Matteau was at his best this year when he had his head on straight and didn’t stray over the line with his physical play. Standing 6’2’’ and 220 lbs., he was an ideal power forward for the IceCaps, unafraid to throw hits and get involved physically. His imposing stature worked best along the boards, as he was able to shield the puck and keep the play moving in the dirty areas of the ice. Coupled with a soft pair of hands and some decent puck-handling skills, when he was on his game he was not an easy player to contain. Using his body as a screen, his presence in front of the net was a nightmare for opposing goalies, and tip-ins and redirects became a big part of his game.

His speed allows him to get into the zone with ease and blow by defenders due to his long strides, often creating odd-man rushes. There he could also showcase his play-making ability, however, he was much more suited to be the triggerman on these rushes as he possesses a howitzer of a shot. He gets his snap shot off quickly, with velocity behind it, and almost always looked for the corners of the net to put the puck in, making it difficult for goalies to get a glove or blocker on.

Much like his linemates Max Friberg and Jacob de la Rose, Matteau became a utility player for Sylvain Lefebvre this season.

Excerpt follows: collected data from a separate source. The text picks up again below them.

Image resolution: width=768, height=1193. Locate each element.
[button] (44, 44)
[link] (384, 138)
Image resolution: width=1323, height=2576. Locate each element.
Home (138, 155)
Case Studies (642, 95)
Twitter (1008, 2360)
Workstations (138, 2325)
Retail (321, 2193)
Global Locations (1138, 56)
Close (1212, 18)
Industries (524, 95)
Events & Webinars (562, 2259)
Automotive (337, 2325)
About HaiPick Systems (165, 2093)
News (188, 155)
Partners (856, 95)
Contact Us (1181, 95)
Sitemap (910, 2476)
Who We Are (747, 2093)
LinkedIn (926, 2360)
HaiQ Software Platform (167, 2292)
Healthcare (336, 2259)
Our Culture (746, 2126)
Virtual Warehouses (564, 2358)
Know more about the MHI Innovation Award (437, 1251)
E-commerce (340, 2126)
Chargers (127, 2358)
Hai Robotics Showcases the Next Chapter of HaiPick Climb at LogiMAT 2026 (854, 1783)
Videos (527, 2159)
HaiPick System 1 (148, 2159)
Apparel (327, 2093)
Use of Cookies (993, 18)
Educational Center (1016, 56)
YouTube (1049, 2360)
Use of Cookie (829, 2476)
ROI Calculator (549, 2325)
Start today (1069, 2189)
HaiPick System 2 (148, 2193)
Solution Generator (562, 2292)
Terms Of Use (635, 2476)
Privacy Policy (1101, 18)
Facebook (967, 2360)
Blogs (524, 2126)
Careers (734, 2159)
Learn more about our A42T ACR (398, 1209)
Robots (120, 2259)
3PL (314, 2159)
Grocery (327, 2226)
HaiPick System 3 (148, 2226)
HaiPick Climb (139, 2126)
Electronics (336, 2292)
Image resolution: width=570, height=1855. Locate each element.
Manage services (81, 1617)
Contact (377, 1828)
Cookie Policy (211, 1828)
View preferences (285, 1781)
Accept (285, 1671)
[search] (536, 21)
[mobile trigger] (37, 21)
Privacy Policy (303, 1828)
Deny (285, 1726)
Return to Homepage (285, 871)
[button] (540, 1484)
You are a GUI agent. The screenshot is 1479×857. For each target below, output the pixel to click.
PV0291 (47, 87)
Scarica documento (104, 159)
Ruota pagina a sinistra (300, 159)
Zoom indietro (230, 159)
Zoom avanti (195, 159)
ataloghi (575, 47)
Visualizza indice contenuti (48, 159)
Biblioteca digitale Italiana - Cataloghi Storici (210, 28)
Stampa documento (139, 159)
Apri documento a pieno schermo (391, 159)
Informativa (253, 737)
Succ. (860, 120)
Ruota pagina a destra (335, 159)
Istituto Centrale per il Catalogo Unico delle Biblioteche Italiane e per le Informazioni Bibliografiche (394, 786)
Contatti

He and his line took the toughest matchups against opposing teams night in and night out. They also got time on the power play, in addition to serving on the penalty kill. How did Matteau respond to the added responsibilities in the playoffs? With three goals in four games while eating tough minutes against the Syracuse Crunch.

The issue with Matteau this year wasn’t a lack of skill but consistently utilizing his strong assets and not taking the night off. Over the course of the season Matteau had scoreless streaks of five, eight, and 10 games, and those often coincided with a large amount of penalty minutes. It’s understandable that it isn’t easy to score goals in pro hockey, but on a team that desperately needed someone to step up at various points of the year, Matteau often disappointed in that respect.

Discipline has been a long-standing problem for the young forward. With 122 penalty minutes this year, Matteau put his team at a serious disadvantage with reckless play and abuse of officials. Much like Bobby Farnham, Matteau wasn’t always one to agree with an official’s call, and would berate them on the way to serve his penalty having a 10-minute misconduct tacked on. Add in that sometimes he is prone to seeking revenge for a hit earlier in the game, and often making a rash decision that leads to more penalties being called, or in his case another suspension being levied against him.

If he could tap into his playoff mode during the regular season he’d be a major piece going forward in Laval, and possibly even Montreal. However, the fact remains he didn’t prove this year that he deserves an NHL roster spot, and that could spell the end of his time with the Canadiens organization.

If he is brought back next year, he’ll have to mature a bit and become a leader for the Rocket, as they’re going to be in a transitional stage where their top stars may not be available anymore. Max Friberg went home to Sweden, Michael McCarron seems bound for the NHL, and Charles Hudon could very well be in Las Vegas. Those are some big shoes to fill, but if Matteau plays up to what he’s capable of then he can fill a good chunk of that void next year in the AHL.